PROBLEM DETAILS » Return all lines in the data where the string "them" can be found.

INFORMATION PROVIDED »
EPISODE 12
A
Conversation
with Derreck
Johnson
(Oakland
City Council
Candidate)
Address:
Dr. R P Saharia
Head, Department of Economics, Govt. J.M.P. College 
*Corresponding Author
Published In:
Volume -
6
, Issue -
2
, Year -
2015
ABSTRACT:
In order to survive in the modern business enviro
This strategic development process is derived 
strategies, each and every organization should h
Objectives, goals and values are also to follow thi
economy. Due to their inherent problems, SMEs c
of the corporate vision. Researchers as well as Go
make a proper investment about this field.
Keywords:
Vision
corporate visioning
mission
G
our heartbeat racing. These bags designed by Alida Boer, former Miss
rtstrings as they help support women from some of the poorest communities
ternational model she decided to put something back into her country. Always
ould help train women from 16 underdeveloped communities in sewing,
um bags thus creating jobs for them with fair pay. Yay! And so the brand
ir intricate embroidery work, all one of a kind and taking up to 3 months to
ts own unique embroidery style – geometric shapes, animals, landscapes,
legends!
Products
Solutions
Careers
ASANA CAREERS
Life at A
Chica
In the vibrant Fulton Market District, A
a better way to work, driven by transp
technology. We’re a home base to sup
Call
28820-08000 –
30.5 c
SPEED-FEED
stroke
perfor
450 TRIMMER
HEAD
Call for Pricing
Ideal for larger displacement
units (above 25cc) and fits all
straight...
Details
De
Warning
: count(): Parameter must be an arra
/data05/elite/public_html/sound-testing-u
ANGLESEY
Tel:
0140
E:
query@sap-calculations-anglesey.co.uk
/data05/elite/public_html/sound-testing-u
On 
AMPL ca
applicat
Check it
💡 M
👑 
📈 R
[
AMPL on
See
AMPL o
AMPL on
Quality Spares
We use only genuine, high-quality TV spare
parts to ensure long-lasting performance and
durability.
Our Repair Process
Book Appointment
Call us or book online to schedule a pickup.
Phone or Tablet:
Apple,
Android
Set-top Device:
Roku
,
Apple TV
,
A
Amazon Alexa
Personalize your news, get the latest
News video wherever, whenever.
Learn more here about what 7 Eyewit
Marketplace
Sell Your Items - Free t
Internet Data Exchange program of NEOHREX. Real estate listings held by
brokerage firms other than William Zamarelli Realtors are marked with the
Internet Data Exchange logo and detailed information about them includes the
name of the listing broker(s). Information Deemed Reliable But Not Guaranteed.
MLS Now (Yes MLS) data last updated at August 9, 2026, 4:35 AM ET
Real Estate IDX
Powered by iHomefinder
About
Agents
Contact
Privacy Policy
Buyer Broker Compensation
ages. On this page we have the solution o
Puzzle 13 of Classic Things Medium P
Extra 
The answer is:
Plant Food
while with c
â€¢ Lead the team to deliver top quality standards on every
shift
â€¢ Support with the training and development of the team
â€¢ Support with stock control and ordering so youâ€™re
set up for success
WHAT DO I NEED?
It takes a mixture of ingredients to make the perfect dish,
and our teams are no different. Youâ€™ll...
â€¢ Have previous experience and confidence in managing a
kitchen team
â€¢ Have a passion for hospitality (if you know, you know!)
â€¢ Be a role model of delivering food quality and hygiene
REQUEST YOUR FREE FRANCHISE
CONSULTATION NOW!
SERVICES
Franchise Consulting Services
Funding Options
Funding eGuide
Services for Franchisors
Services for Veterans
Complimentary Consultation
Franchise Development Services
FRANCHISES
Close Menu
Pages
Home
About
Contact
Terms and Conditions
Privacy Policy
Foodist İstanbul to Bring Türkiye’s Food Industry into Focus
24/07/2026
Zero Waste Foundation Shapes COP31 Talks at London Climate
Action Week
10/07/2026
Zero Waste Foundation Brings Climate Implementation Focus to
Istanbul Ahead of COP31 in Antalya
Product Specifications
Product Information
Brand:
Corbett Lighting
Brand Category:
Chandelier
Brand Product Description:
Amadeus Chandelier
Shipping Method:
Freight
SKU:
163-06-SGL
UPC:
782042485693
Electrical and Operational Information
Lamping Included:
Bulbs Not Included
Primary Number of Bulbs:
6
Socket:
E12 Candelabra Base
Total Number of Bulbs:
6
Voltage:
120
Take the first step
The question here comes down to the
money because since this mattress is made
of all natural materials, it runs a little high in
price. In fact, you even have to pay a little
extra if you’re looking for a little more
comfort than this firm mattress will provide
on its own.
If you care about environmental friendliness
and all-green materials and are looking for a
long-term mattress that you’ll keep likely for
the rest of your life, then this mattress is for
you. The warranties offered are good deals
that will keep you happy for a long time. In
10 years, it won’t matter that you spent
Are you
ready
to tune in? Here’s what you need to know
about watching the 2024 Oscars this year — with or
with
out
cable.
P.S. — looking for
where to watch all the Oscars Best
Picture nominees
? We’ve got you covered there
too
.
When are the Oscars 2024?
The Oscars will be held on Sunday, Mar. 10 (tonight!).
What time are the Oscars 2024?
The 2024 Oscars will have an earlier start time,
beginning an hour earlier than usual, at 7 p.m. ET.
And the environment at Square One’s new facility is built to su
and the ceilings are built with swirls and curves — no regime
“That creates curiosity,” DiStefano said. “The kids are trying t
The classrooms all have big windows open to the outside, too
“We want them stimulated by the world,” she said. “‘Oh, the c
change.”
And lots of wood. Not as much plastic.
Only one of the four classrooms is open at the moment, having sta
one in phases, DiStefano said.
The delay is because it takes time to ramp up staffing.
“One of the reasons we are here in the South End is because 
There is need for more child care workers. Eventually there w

RESULT OF THE EXERCISE »
um bags thus creating jobs for them with fair pay. Yay! And so the brand
Internet Data Exchange logo and detailed information about them includes the
“We want them stimulated by the world,” she said. “‘Oh, the c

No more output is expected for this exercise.